**WHAT IS REQUIRED:** Leaving out the pictures, write out exactly each line from the line with "nasce nel 2009 come progetto di" through the close of the listing below.

**MATERIALS PROVIDED:**
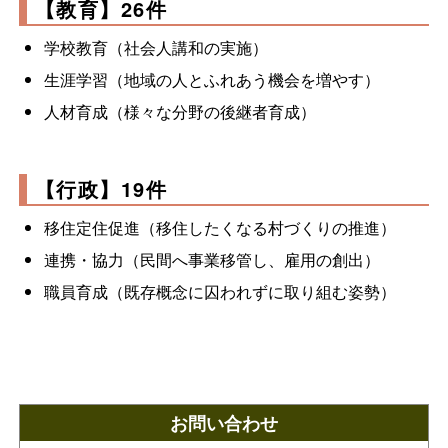
【教育】26件
学校教育（社会人講和の実施）
生涯学習（地域の人とふれあう機会を増やす）
人材育成（様々な分野の後継者育成）
【行政】19件
移住定住促進（移住したくなる村づくりの推進）
連携・協力（民間へ事業移管し、雇用の創出）
職員育成（既存概念に囚われずに取り組む姿勢）
お問い合わせ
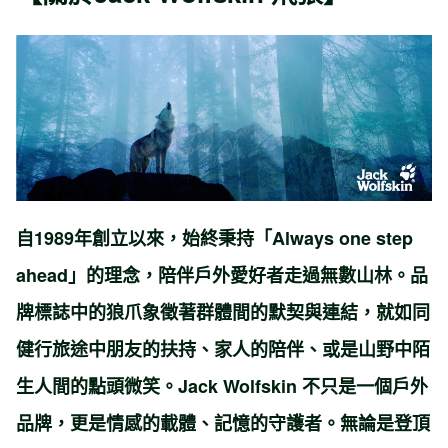
自1989年創立以來，始終秉持「
Always one step
ahead
」的理念，陪伴戶外愛好者走過無數山林。品
牌標誌中的狼爪象徵著群體間的默契與連結，就如同
健行旅途中朋友的扶持、家人的陪伴、或是山野中陌
生人間的點頭微笑。Jack Wolfskin 不只是一個戶外
品牌，更是
情感的載體、記憶的守護者
。無論是登頂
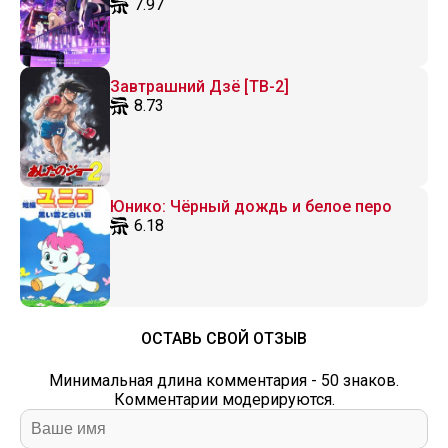
7.97
Завтрашний Дзё [ТВ-2]
8.73
Юнико: Чёрный дождь и белое перо
6.18
ОСТАВЬ СВОЙ ОТЗЫВ
Минимальная длина комментария - 50 знаков.
Комментарии модерируются.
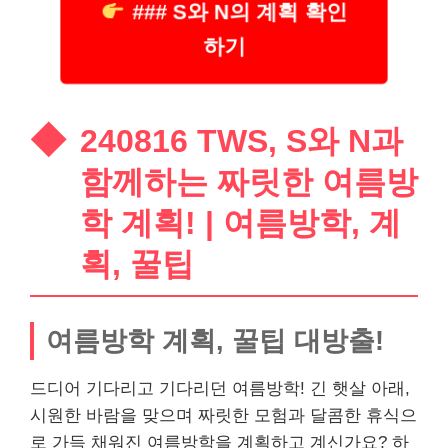
### S와 N의 계획 확인
하기
240816 TWS, S와 N과
함께하는 짜릿한 여름방
학 계획! | 여름방학, 계
획, 꿀팁
여름방학 계획, 꿀팁 대방출!
드디어 기다리고 기다리던 여름방학! 긴 햇살 아래,
시원한 바람을 맞으며 짜릿한 모험과 달콤한 휴식으
로 가득 채워진 여름방학을 계획하고 계신가요? 하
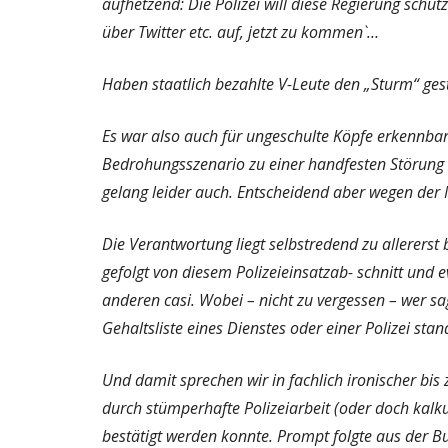
aufhetzend: ́Die Polizei will diese Regierung schütze
über Twitter etc. auf, jetzt zu kommen`…
Haben staatlich bezahlte V-Leute den „Sturm“ ges
Es war also auch für ungeschulte Köpfe erkennbar
Bedrohungsszenario zu einer handfesten Störung 
gelang leider auch. Entscheidend aber wegen der Mi
Die Verantwortung liegt selbstredend zu allererst
gefolgt von diesem Polizeieinsatzab- schnitt und
anderen casi. Wobei – nicht zu vergessen – wer sag
Gehaltsliste eines Dienstes oder einer Polizei stan
Und damit sprechen wir in fachlich ironischer bi
durch stümperhafte Polizeiarbeit (oder doch kalku
bestätigt werden konnte. Prompt folgte aus der Bu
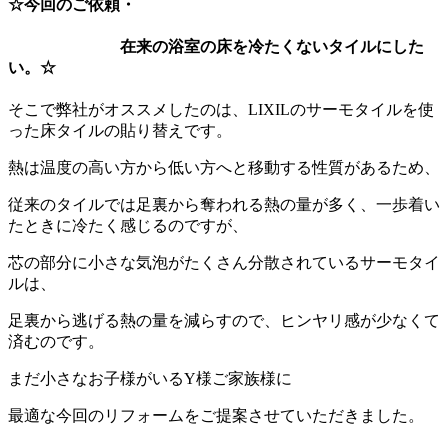
☆今回のご依頼・
在来の浴室の床を冷たくないタイルにした
い。☆
そこで弊社がオススメしたのは、LIXILのサーモタイルを使
った床タイルの貼り替えです。
熱は温度の高い方から低い方へと移動する性質があるため、
従来のタイルでは足裏から奪われる熱の量が多く、一歩着い
たときに冷たく感じるのですが、
芯の部分に小さな気泡がたくさん分散されているサーモタイ
ルは、
足裏から逃げる熱の量を減らすので、ヒンヤリ感が少なくて
済むのです。
まだ小さなお子様がいるY様ご家族様に
最適な今回のリフォームをご提案させていただきました。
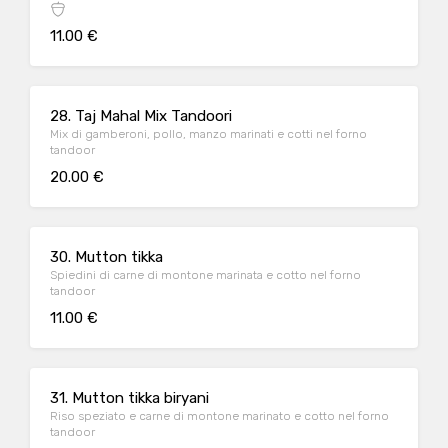
11.00 €
28. Taj Mahal Mix Tandoori
Mix di gamberoni, pollo, manzo marinati e cotti nel forno
tandoor
20.00 €
30. Mutton tikka
Spiedini di carne di montone marinata e cotto nel forno
tandoor
11.00 €
31. Mutton tikka biryani
Riso speziato e carne di montone marinato e cotto nel forno
tandoor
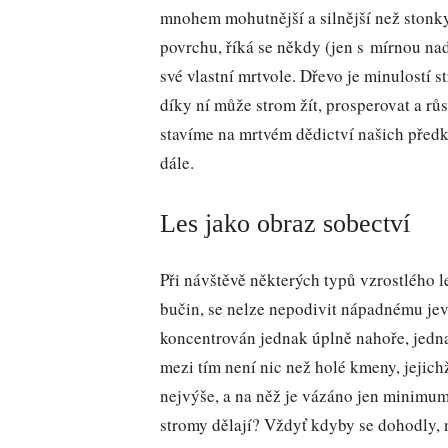
mnohem mohutnější a silnější než stonky 
povrchu, říká se někdy (jen s mírnou nad
své vlastní mrtvole. Dřevo je minulostí s
díky ní může strom žít, prosperovat a růs
stavíme na mrtvém dědictví našich před
dále.
Les jako obraz sobectví
Při návštěvě některých typů vzrostlého l
bučin, se nelze nepodivit nápadnému jev
koncentrován jednak úplně nahoře, jedna
mezi tím není nic než holé kmeny, jejich
nejvýše, a na něž je vázáno jen minimum 
stromy dělají? Vždyť kdyby se dohodly, n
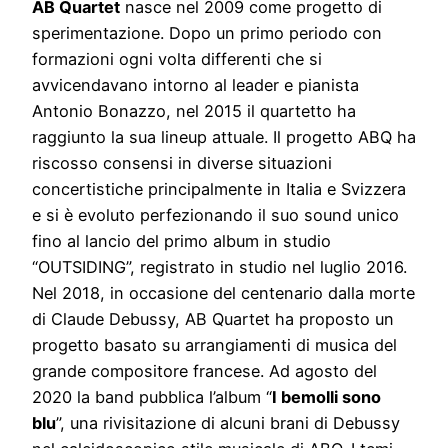
AB Quartet
nasce nel 2009 come progetto di
sperimentazione. Dopo un primo periodo con
formazioni ogni volta differenti che si
avvicendavano intorno al leader e pianista
Antonio Bonazzo, nel 2015 il quartetto ha
raggiunto la sua lineup attuale. Il progetto ABQ ha
riscosso consensi in diverse situazioni
concertistiche principalmente in Italia e Svizzera
e si è evoluto perfezionando il suo sound unico
fino al lancio del primo album in studio
“OUTSIDING”, registrato in studio nel luglio 2016.
Nel 2018, in occasione del centenario dalla morte
di Claude Debussy, AB Quartet ha proposto un
progetto basato su arrangiamenti di musica del
grande compositore francese. Ad agosto del
2020 la band pubblica l’album “
I bemolli sono
blu
”, una rivisitazione di alcuni brani di Debussy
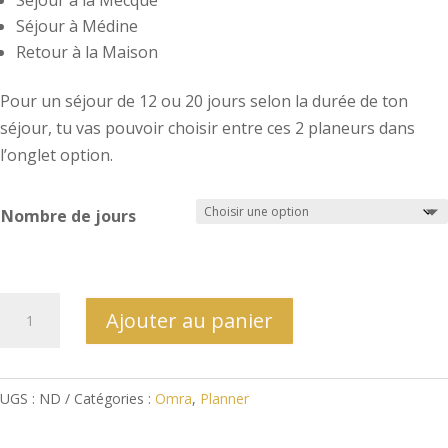
Séjour à la Mecque
Séjour à Médine
Retour à la Maison
Pour un séjour de 12 ou 20 jours selon la durée de ton
séjour, tu vas pouvoir choisir entre ces 2 planeurs dans
l’onglet option.
Nombre de jours
quantité
Ajouter au panier
de
OMRA
PLANNER
UGS :
ND
Catégories :
Omra
,
Planner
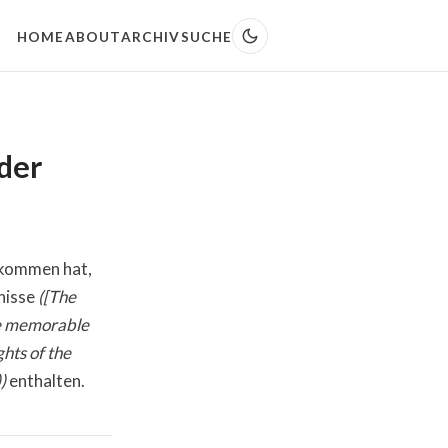
HOME
ABOUT
ARCHIV
SUCHE
der
ekommen hat,
gnisse
([The
ne memorable
ghts of the
)
enthalten.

**ANSWER BOX:**
nasce nel 2009 come progetto di
sperimentazione. Dopo un primo periodo con
formazioni ogni volta differenti che si
avvicendavano intorno al leader e pianista
Antonio Bonazzo, nel 2015 il quartetto ha
raggiunto la sua lineup attuale. Il progetto ABQ ha
riscosso consensi in diverse situazioni
concertistiche principalmente in Italia e Svizzera
e si è evoluto perfezionando il suo sound unico
fino al lancio del primo album in studio
“OUTSIDING”, registrato in studio nel luglio 2016.
Nel 2018, in occasione del centenario dalla morte
di Claude Debussy, AB Quartet ha proposto un
progetto basato su arrangiamenti di musica del
grande compositore francese. Ad agosto del
2020 la band pubblica l’album “
I bemolli sono
blu
”, una rivisitazione di alcuni brani di Debussy
Séjour à la Mecque
Séjour à Médine
Retour à la Maison
Pour un séjour de 12 ou 20 jours selon la durée de ton
séjour, tu vas pouvoir choisir entre ces 2 planeurs dans
l’onglet option.
Nombre de jours
quantité
Ajouter au panier
de
OMRA
PLANNER
UGS :
ND
Catégories :
Omra
,
Planner
HOME
ABOUT
ARCHIV
SUCHE
der
ekommen hat,
gnisse
([The
ne memorable
ghts of the
)
enthalten.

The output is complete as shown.